▸ **Goal of the exercise**
Copy out the records that follow, leaving every character as it is.

(Extracted records)
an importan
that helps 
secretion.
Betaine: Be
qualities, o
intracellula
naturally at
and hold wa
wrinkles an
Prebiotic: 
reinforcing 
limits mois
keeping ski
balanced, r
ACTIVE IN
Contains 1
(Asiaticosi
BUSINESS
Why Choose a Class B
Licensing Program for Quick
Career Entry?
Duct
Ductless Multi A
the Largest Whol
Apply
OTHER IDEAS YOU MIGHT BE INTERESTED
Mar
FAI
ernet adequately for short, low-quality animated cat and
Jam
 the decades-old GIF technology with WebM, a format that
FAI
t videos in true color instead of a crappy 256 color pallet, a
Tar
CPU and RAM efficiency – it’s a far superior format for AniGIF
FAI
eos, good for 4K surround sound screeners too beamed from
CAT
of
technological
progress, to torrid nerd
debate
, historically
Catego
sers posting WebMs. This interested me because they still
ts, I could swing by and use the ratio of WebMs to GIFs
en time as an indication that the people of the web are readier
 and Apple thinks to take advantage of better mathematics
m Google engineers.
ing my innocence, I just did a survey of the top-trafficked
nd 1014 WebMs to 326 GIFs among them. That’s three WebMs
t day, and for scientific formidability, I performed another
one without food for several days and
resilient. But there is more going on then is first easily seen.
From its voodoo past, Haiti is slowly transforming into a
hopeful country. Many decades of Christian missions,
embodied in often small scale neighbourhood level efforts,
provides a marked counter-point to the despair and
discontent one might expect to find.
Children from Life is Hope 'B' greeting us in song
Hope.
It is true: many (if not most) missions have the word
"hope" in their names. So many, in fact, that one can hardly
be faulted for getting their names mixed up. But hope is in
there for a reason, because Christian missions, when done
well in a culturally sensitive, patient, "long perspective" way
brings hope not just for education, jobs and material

▸ **Written response**
an importan
that helps 
secretion.
Betaine: Be
qualities, o
intracellula
naturally at
and hold wa
wrinkles an
Prebiotic: 
reinforcing 
limits mois
keeping ski
balanced, r
ACTIVE IN
Contains 1
(Asiaticosi
BUSINESS
Why Choose a Class B
Licensing Program for Quick
Career Entry?
Duct
Ductless Multi A
the Largest Whol
Apply
OTHER IDEAS YOU MIGHT BE INTERESTED
Mar
FAI
ernet adequately for short, low-quality animated cat and
Jam
 the decades-old GIF technology with WebM, a format that
FAI
t videos in true color instead of a crappy 256 color pallet, a
Tar
CPU and RAM efficiency – it’s a far superior format for AniGIF
FAI
eos, good for 4K surround sound screeners too beamed from
CAT
of
technological
progress, to torrid nerd
debate
, historically
Catego
sers posting WebMs. This interested me because they still
ts, I could swing by and use the ratio of WebMs to GIFs
en time as an indication that the people of the web are readier
 and Apple thinks to take advantage of better mathematics
m Google engineers.
ing my innocence, I just did a survey of the top-trafficked
nd 1014 WebMs to 326 GIFs among them. That’s three WebMs
t day, and for scientific formidability, I performed another
one without food for several days and
resilient. But there is more going on then is first easily seen.
From its voodoo past, Haiti is slowly transforming into a
hopeful country. Many decades of Christian missions,
embodied in often small scale neighbourhood level efforts,
provides a marked counter-point to the despair and
discontent one might expect to find.
Children from Life is Hope 'B' greeting us in song
Hope.
It is true: many (if not most) missions have the word
"hope" in their names. So many, in fact, that one can hardly
be faulted for getting their names mixed up. But hope is in
there for a reason, because Christian missions, when done
well in a culturally sensitive, patient, "long perspective" way
brings hope not just for education, jobs and material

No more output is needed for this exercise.